“Buscamos incansavelmente a felicidade de viver com dignidade e não apenas sobreviver. Fazemos de tudo para combater a doença, a dor, o sofrimento e vencer a própria morte. Estamos cada vez mais aparelhados pelas inovações tecnológicas nesta empreitada. Num lance de `ilusão utópica´ podemos até acreditar que a realidade do morrer não faz parte de nosso existir. Pensamos e agimos como se fôssemos imortais.

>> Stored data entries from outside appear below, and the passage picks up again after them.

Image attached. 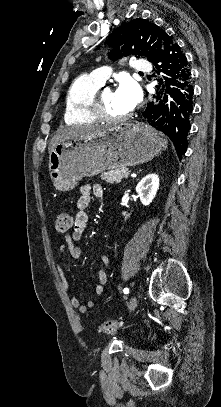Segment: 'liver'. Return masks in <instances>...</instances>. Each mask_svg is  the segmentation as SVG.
Returning a JSON list of instances; mask_svg holds the SVG:
<instances>
[{"label": "liver", "instance_id": "6515ba94", "mask_svg": "<svg viewBox=\"0 0 221 407\" xmlns=\"http://www.w3.org/2000/svg\"><path fill=\"white\" fill-rule=\"evenodd\" d=\"M108 126H99V125H85V126H71L66 127L63 129L57 130L55 135L52 137L50 144H49V154L53 150V148L60 142L81 136H89L94 135L100 131L108 129Z\"/></svg>", "mask_w": 221, "mask_h": 407}]
</instances>
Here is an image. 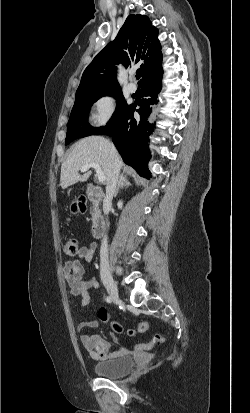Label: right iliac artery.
Wrapping results in <instances>:
<instances>
[{
	"label": "right iliac artery",
	"instance_id": "1",
	"mask_svg": "<svg viewBox=\"0 0 250 413\" xmlns=\"http://www.w3.org/2000/svg\"><path fill=\"white\" fill-rule=\"evenodd\" d=\"M111 301H112L111 297L107 296V297H106V302H107V303H111Z\"/></svg>",
	"mask_w": 250,
	"mask_h": 413
}]
</instances>
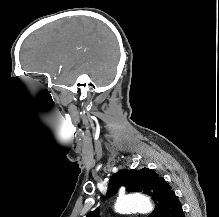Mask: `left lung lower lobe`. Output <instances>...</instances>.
Listing matches in <instances>:
<instances>
[{
	"instance_id": "0a47b994",
	"label": "left lung lower lobe",
	"mask_w": 219,
	"mask_h": 217,
	"mask_svg": "<svg viewBox=\"0 0 219 217\" xmlns=\"http://www.w3.org/2000/svg\"><path fill=\"white\" fill-rule=\"evenodd\" d=\"M170 217H185L180 203L176 205Z\"/></svg>"
}]
</instances>
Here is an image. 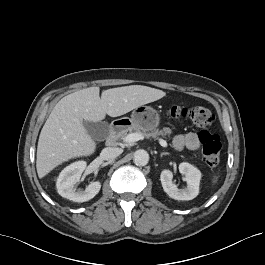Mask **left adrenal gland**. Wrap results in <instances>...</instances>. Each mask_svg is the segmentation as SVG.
<instances>
[{
  "label": "left adrenal gland",
  "instance_id": "left-adrenal-gland-1",
  "mask_svg": "<svg viewBox=\"0 0 265 265\" xmlns=\"http://www.w3.org/2000/svg\"><path fill=\"white\" fill-rule=\"evenodd\" d=\"M163 155H169V153H168V152H163V153L160 154L161 157H162Z\"/></svg>",
  "mask_w": 265,
  "mask_h": 265
}]
</instances>
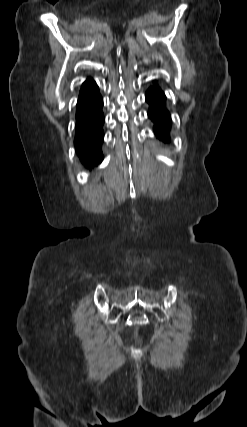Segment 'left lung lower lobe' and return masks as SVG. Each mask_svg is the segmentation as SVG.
<instances>
[{"instance_id": "left-lung-lower-lobe-1", "label": "left lung lower lobe", "mask_w": 247, "mask_h": 427, "mask_svg": "<svg viewBox=\"0 0 247 427\" xmlns=\"http://www.w3.org/2000/svg\"><path fill=\"white\" fill-rule=\"evenodd\" d=\"M146 101L150 104L149 118L154 122V133L164 143L170 141L169 128L171 125L170 114L165 108V94L155 84L147 90Z\"/></svg>"}]
</instances>
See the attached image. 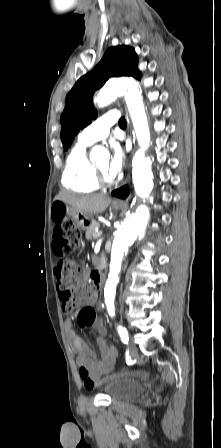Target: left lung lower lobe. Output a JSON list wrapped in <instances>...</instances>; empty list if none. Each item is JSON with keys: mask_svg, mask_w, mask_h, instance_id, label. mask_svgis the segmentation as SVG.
I'll return each mask as SVG.
<instances>
[{"mask_svg": "<svg viewBox=\"0 0 221 448\" xmlns=\"http://www.w3.org/2000/svg\"><path fill=\"white\" fill-rule=\"evenodd\" d=\"M128 194H129V189L126 186L112 192V195L119 197V198H126L128 196Z\"/></svg>", "mask_w": 221, "mask_h": 448, "instance_id": "1", "label": "left lung lower lobe"}]
</instances>
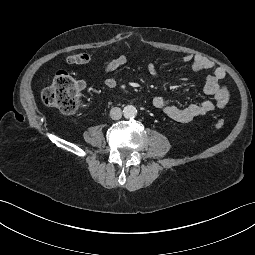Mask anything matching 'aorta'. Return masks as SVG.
<instances>
[{"instance_id":"762f6f07","label":"aorta","mask_w":255,"mask_h":255,"mask_svg":"<svg viewBox=\"0 0 255 255\" xmlns=\"http://www.w3.org/2000/svg\"><path fill=\"white\" fill-rule=\"evenodd\" d=\"M123 114L125 118H134L137 115V109L133 105H127L123 109Z\"/></svg>"}]
</instances>
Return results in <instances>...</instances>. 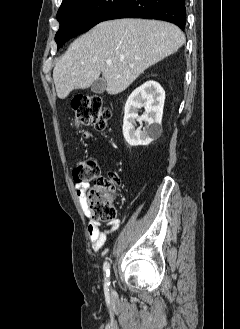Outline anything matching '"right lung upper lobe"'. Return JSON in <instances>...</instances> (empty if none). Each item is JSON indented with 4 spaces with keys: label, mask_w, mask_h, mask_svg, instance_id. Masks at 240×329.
I'll use <instances>...</instances> for the list:
<instances>
[{
    "label": "right lung upper lobe",
    "mask_w": 240,
    "mask_h": 329,
    "mask_svg": "<svg viewBox=\"0 0 240 329\" xmlns=\"http://www.w3.org/2000/svg\"><path fill=\"white\" fill-rule=\"evenodd\" d=\"M70 1H72V0H63V2H62V4H61V7L64 6V5H66V4L69 3Z\"/></svg>",
    "instance_id": "cb5924a9"
}]
</instances>
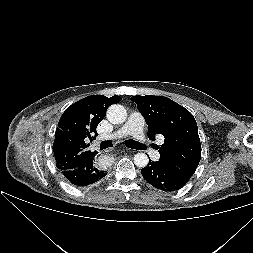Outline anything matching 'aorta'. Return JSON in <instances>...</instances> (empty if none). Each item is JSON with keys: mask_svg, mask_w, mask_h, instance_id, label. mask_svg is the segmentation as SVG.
<instances>
[{"mask_svg": "<svg viewBox=\"0 0 253 253\" xmlns=\"http://www.w3.org/2000/svg\"><path fill=\"white\" fill-rule=\"evenodd\" d=\"M107 119L113 124L124 123L127 119V111L120 104H113L107 110ZM148 157L144 153H137L134 156V164L137 167L144 168L148 164Z\"/></svg>", "mask_w": 253, "mask_h": 253, "instance_id": "aorta-1", "label": "aorta"}]
</instances>
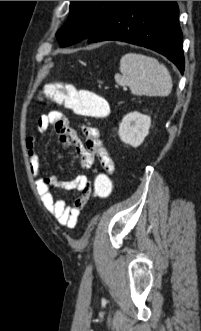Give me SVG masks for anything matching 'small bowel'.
Here are the masks:
<instances>
[{"label":"small bowel","instance_id":"1","mask_svg":"<svg viewBox=\"0 0 201 331\" xmlns=\"http://www.w3.org/2000/svg\"><path fill=\"white\" fill-rule=\"evenodd\" d=\"M50 126H54L60 141L72 147L80 158V167L89 169L95 160H98L103 172L112 175L114 163L103 146L99 130L91 125L82 126L85 140L82 141L77 130L70 126L65 115L58 110L43 114L37 121V130L43 133ZM35 136H30L27 141L28 159L34 177L37 191L45 209L57 220L60 225L74 228L79 220L81 211L90 198V181L86 175H77L71 180H61L54 175H42L40 169V155L35 147ZM76 189L79 196L73 205L68 206L65 201L54 198L52 189Z\"/></svg>","mask_w":201,"mask_h":331}]
</instances>
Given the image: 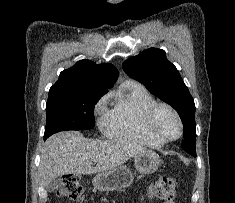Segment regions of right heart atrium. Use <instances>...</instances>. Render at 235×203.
<instances>
[{"label":"right heart atrium","mask_w":235,"mask_h":203,"mask_svg":"<svg viewBox=\"0 0 235 203\" xmlns=\"http://www.w3.org/2000/svg\"><path fill=\"white\" fill-rule=\"evenodd\" d=\"M107 101H108V95H105L102 98H100V100L95 105V112L98 114L103 113L106 109Z\"/></svg>","instance_id":"d8ad5b80"}]
</instances>
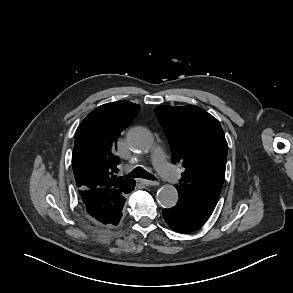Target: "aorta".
Wrapping results in <instances>:
<instances>
[{
    "label": "aorta",
    "mask_w": 293,
    "mask_h": 293,
    "mask_svg": "<svg viewBox=\"0 0 293 293\" xmlns=\"http://www.w3.org/2000/svg\"><path fill=\"white\" fill-rule=\"evenodd\" d=\"M127 141L131 148L140 152L148 151L154 143L150 131L142 127L132 128L128 133ZM157 199L162 207L171 208L178 201L177 189L170 184L163 185L157 193Z\"/></svg>",
    "instance_id": "762f6f07"
}]
</instances>
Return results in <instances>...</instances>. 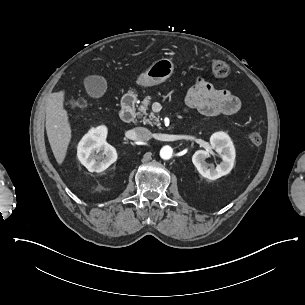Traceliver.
Wrapping results in <instances>:
<instances>
[{"label":"liver","instance_id":"obj_1","mask_svg":"<svg viewBox=\"0 0 305 305\" xmlns=\"http://www.w3.org/2000/svg\"><path fill=\"white\" fill-rule=\"evenodd\" d=\"M66 95L67 90L61 89L46 100V130L59 166L65 162L72 141V125L65 109Z\"/></svg>","mask_w":305,"mask_h":305}]
</instances>
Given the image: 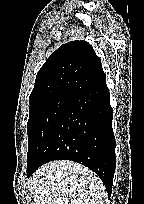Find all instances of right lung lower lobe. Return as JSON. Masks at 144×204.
I'll return each instance as SVG.
<instances>
[{
  "label": "right lung lower lobe",
  "instance_id": "1",
  "mask_svg": "<svg viewBox=\"0 0 144 204\" xmlns=\"http://www.w3.org/2000/svg\"><path fill=\"white\" fill-rule=\"evenodd\" d=\"M106 81L74 97L27 168L30 177L44 163L72 160L93 170L112 192L115 137Z\"/></svg>",
  "mask_w": 144,
  "mask_h": 204
}]
</instances>
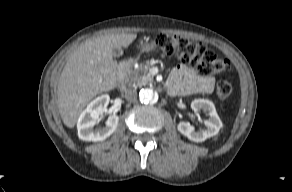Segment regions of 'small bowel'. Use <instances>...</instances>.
I'll return each instance as SVG.
<instances>
[{"instance_id":"c3829d8e","label":"small bowel","mask_w":292,"mask_h":192,"mask_svg":"<svg viewBox=\"0 0 292 192\" xmlns=\"http://www.w3.org/2000/svg\"><path fill=\"white\" fill-rule=\"evenodd\" d=\"M214 81L211 76H201L190 67L178 65L169 76L167 90L172 95L210 93L213 89Z\"/></svg>"}]
</instances>
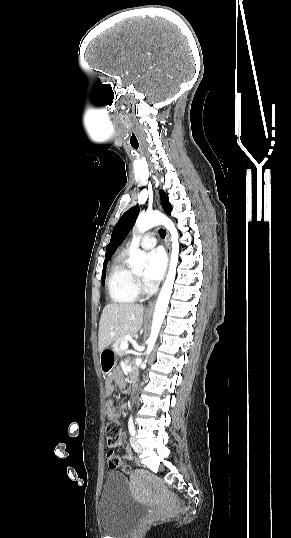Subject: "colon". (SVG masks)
Returning <instances> with one entry per match:
<instances>
[{"mask_svg":"<svg viewBox=\"0 0 291 538\" xmlns=\"http://www.w3.org/2000/svg\"><path fill=\"white\" fill-rule=\"evenodd\" d=\"M107 443L110 448H114L123 438V431L119 423L115 419H111L106 425ZM108 462L115 467H121L125 472L129 471V465L123 463L121 459L114 454L113 451L108 452Z\"/></svg>","mask_w":291,"mask_h":538,"instance_id":"colon-1","label":"colon"}]
</instances>
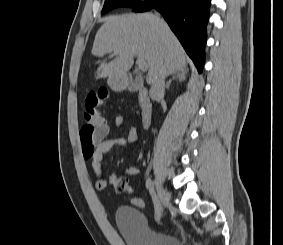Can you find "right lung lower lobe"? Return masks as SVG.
Wrapping results in <instances>:
<instances>
[{
	"instance_id": "obj_1",
	"label": "right lung lower lobe",
	"mask_w": 283,
	"mask_h": 245,
	"mask_svg": "<svg viewBox=\"0 0 283 245\" xmlns=\"http://www.w3.org/2000/svg\"><path fill=\"white\" fill-rule=\"evenodd\" d=\"M211 0H147L132 7L135 12L155 7L164 16L199 72L204 66L206 25Z\"/></svg>"
}]
</instances>
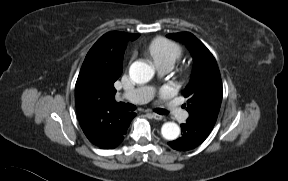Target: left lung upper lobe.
<instances>
[{
    "mask_svg": "<svg viewBox=\"0 0 288 181\" xmlns=\"http://www.w3.org/2000/svg\"><path fill=\"white\" fill-rule=\"evenodd\" d=\"M190 50L195 65L190 83L184 90L190 120L214 126L222 101V82L217 62L207 47L189 32L168 34Z\"/></svg>",
    "mask_w": 288,
    "mask_h": 181,
    "instance_id": "1",
    "label": "left lung upper lobe"
}]
</instances>
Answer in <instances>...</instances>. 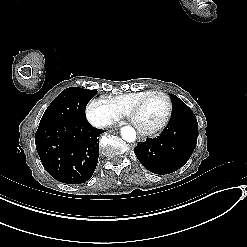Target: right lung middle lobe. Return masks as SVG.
<instances>
[{"label":"right lung middle lobe","mask_w":247,"mask_h":247,"mask_svg":"<svg viewBox=\"0 0 247 247\" xmlns=\"http://www.w3.org/2000/svg\"><path fill=\"white\" fill-rule=\"evenodd\" d=\"M97 91L79 87L63 90L48 106L39 125L56 121H85V109Z\"/></svg>","instance_id":"dd1d6c3e"}]
</instances>
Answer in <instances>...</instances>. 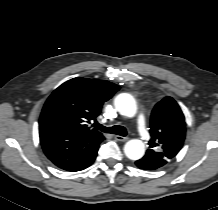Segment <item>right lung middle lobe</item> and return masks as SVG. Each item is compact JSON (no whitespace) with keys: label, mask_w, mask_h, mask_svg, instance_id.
<instances>
[{"label":"right lung middle lobe","mask_w":218,"mask_h":210,"mask_svg":"<svg viewBox=\"0 0 218 210\" xmlns=\"http://www.w3.org/2000/svg\"><path fill=\"white\" fill-rule=\"evenodd\" d=\"M62 125V118L56 111L43 108L39 120L40 130H62Z\"/></svg>","instance_id":"dd1d6c3e"}]
</instances>
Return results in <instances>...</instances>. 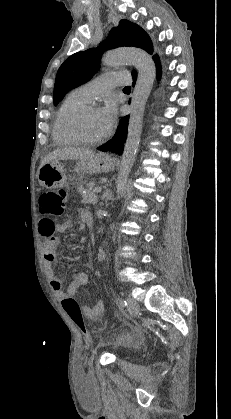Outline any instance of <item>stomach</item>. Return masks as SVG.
Wrapping results in <instances>:
<instances>
[{
  "mask_svg": "<svg viewBox=\"0 0 231 419\" xmlns=\"http://www.w3.org/2000/svg\"><path fill=\"white\" fill-rule=\"evenodd\" d=\"M115 161L109 155L97 153L91 157L79 160L75 169L80 173L96 174L113 170ZM39 184L47 189H54L68 185L64 165L55 160L41 165L37 172Z\"/></svg>",
  "mask_w": 231,
  "mask_h": 419,
  "instance_id": "0dacf381",
  "label": "stomach"
}]
</instances>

Ouvimos frequentemente de doentes terminais, que eles não têm tanto medo de morrer, mas sim de sofrer. O que eles temem na verdade é processo do morrer, marcado pela dependência, a impotência e dor não aliviada que se associam à doença. Enquanto a dor física é a fonte mais comum do sofrimento, o sofrimento ligado ao morrer vai além do mero nível físico, atingindo o todo da pessoa. O enfrentamento da dor exige medicamentos analgésicos enquanto que o sofrimento solicita um horizonte de significado e sentido. A dor sem explicação geralmente se transforma em sofrimento. O sofrimento é uma experiência humana profundamente complexa em que tem um papel fundamental os valores sócio culturais e religiosos. Um dos principais perigos em negligenciar a distinção entre dor e sofrimento é a tendência dos tratamentos se concentrarem somente nos sintomas e dores físicas, como se somente estes fossem a única fonte de angústias e sofrimentos para o paciente.
Esta perspectiva nos permite continuar agressivamente com tratamentos fúteis, na crença de que enquanto o tratamento protege os pacientes da dor física, ele protege de todos os outros aspectos também. O sofrimento tem que ser cuidado nas suas várias dimensões fundamentais ou seja, dimensão física, psíquica, social e espiritual.
Fala-se em legalização da eutanásia. Somos frontalmente contra. Olhando para nossa realidade, o desafio ético é de considerar a questão da dignidade no adeus à vida, para além da dimensão físico biológica, do contexto médico hospitalar, ampliando o horizonte integrando a dimensão sócio-política-relacional. […]
Entre dois limites opostos, de um lado a convicção profunda de não abreviar intencionalmente a vida (eutanásia) de outro, a visão para não prolongar o sofrimento e adiar a morte (distanásia). Entre o não abreviar e o não prolongar está o desafio de cuidar do sofrimento. Como fomos cuidados para nascer, precisamos também ser cuidados para morrer. A vida humana, no seu início, bem como no final, é total vulnerabilidade, que nos convoca ao cuidado máximo. Aqui a palavra de ordem é solidariedade, que não se coaduna com autonomia de abreviação de vida. É importante lembrar o que diz Cicely Saunders, fundadora do moderna filosofia de cuidados paliativos: ´o sofrimento humano somente é intolerável quando ninguém cuida´”.
Leo Pessini é Professor doutor em bioética no Núcleo de Estudos e Pesquisas em Bioética do Centro Universitário São Camilo em São Paulo. Membro do Board da International Association of Bioethics, (2001-2005). Autor da obra: Distanásia: até quando prolongar a vida, Ed. Loyola, S. Paulo, 2002.
Ele morreu em 24.07.2019, e se foi um grande pensador. Minha homenagem!